U.S. Supreme Court Decides that Foreign Sovereign Immunities Act Does Not Apply to Former Foreign Government Official

As discussed in a prior post, the U.S. Foreign Sovereign Immunities Act (FSIA) codifies the conditions for a U.S. court’s deciding that a “foreign state” as defined in that statute shall be granted immunity from a lawsuit in the U.S. courts.

Somali plaintiffs

The issue of whether the FSIA applied to individuals who had been officials of a foreign state was raised in a case brought by four Somalis against former Somali General Mohamed Ali Samantar for money damages under two U.S. statutes–the Alien Tort Statute (ATS) and the Torture Victims Protection Act (TVPA).

Mohamed Ali Samantar

The complaint alleged that Samantar aided and abetted, and had command responsibility for, extrajudicial killing; arbitrary detention; torture; cruel, inhuman or degrading treatment; crimes against humanity; and war crimes in Somalia from 1969 through 1991.[1]

U.S. District Judge Leonie Brinkema of the Eastern District of Virginia[2] in August 2007 dismissed the case on the ground that Samantar was an “agency or instrumentality of” the state of Somalia and, therefore, entitled to immunity under FSIA (2007 U.S. Dist. LEXIS 56227). This judgment was reversed in January 2009 by the U.S. Court of Appeals for the Fourth Circuit (552 F.3d 371) on the ground that the FSIA did not cover individuals, after which the U.S. Supreme Court agreed to review the case.

In Yousuf v. Samantar, 560 U.S.__, 130 S. Ct. 2278, 176 L.Ed.2d 1047 (2010), the Supreme Court decided, 9 to 0, that the FSIA did not apply to government officials and that the immunity of such individuals was a matter of federal common law.[3]

In an opinion for the Supreme Court by Justice Stevens that was joined by Chief Justice Roberts and five Associate Justices (Kennedy, Ginsburg, Breyer, Alito and Sotomayor), Justice Stevens said there was nothing in the FSIA suggesting that “foreign state” should be read to include an official acting on behalf of that state. Indeed, according to the opinion, FSIA specifies that a foreign state “includes a political subdivision . . . or an agency or instrumentality” of that state, §1603(a), and specifically delimits what counts as an “agency or instrumentality,” §1603(b). Moreover, the statutory “agency or instrumentality” definition militates against its covering individuals.

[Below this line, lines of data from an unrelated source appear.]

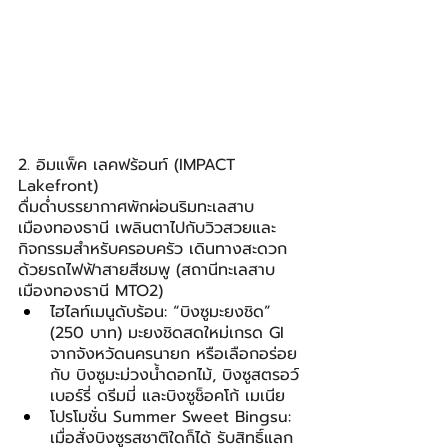
2. อิมแพ็ค เลคฟร้อนท์ (IMPACT 
Lakefront)
ดื่มด่ำบรรยากาศพักผ่อนริมทะเลสาบ
เมืองทองธานี เพลินตาไปกับวิวสวยและ
กิจกรรมสำหรับครอบครัว เดินทางสะดวก
ด้วยรถไฟฟ้าสายสีชมพู (สถานีทะเลสาบ
เมืองทองธานี MTO2)
ไฮไลท์เมนูดับร้อน: “บิงซูมะยงชิด” 
(250 บาท) มะยงชิดสดใหม่เกรด GI 
จากจังหวัดนครนายก หรือเลือกอร่อย
กับ บิงซูมะม่วงน้ำดอกไม้, บิงซูสตรอว์
เบอร์รี่ ดรีมมี่ และบิงซูช็อคโก้ เมเนีย
โปรโมชั่น Summer Sweet Bingsu: 
เมื่อสั่งบิงซูรสชาติใดก็ได้ รับสิทธิ์แลก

The Court’s opinion also stated that FSIA’s history and purposes do not support an argument that the Act governs individual immunity claims. There is little reason to presume, said the Court, that when Congress codified state immunity, it intended to codify, sub silentio, official immunity. [4]

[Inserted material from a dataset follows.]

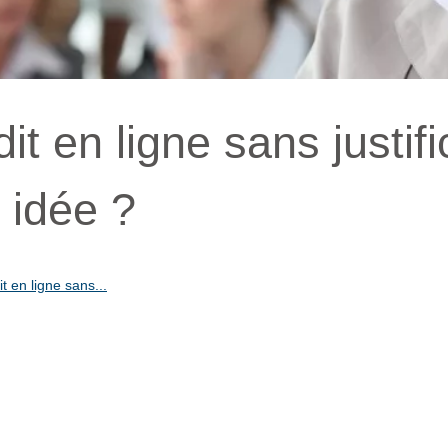
t en ligne sans justific
 idée ?
t en ligne sans...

The Supreme Court remanded the case to the district court for its determination in the first instance as to whether Samantar was entitled to any common law immunity.

Upon remand, as will be discussed in a subsequent post, the district court decided that Samantar was not entitled to common law immunity and awarded the plaintiffs compensatory and punitive damages of $21 million.


[1]  This case was supported by the Center for Justice and Accountability, a human rights NGO based in San Francisco, California.

[2]  Judge Brinkema presided over the criminal trial of Zacarias Moussaoui, who was convicted for conspiring to kill U.S. citizens in the 9/11 attacks. I appeared before her in another case, one involving Scientology.

[3] According to John B. Bellinger, III, a former Legal Adviser to the U.S. State Department, this Supreme Court decision vindicated the position of the Department’s Office of the Legal Adviser, which had long argued that the immunities of current and former foreign government officials in U.S. courts are defined by federal common law and customary international law as articulated by the Executive Branch, rather than by FSIA. But, says Bellinger, the decision will place a burden on that Office, which will now be asked to submit its views on the potential immunity of every foreign government official sued in the U.S.

[4]  Justices Alito, Thomas and Scalia each filed concurring opinions to say that the Court’s references to FSIA’s   legislative history were unnecessary.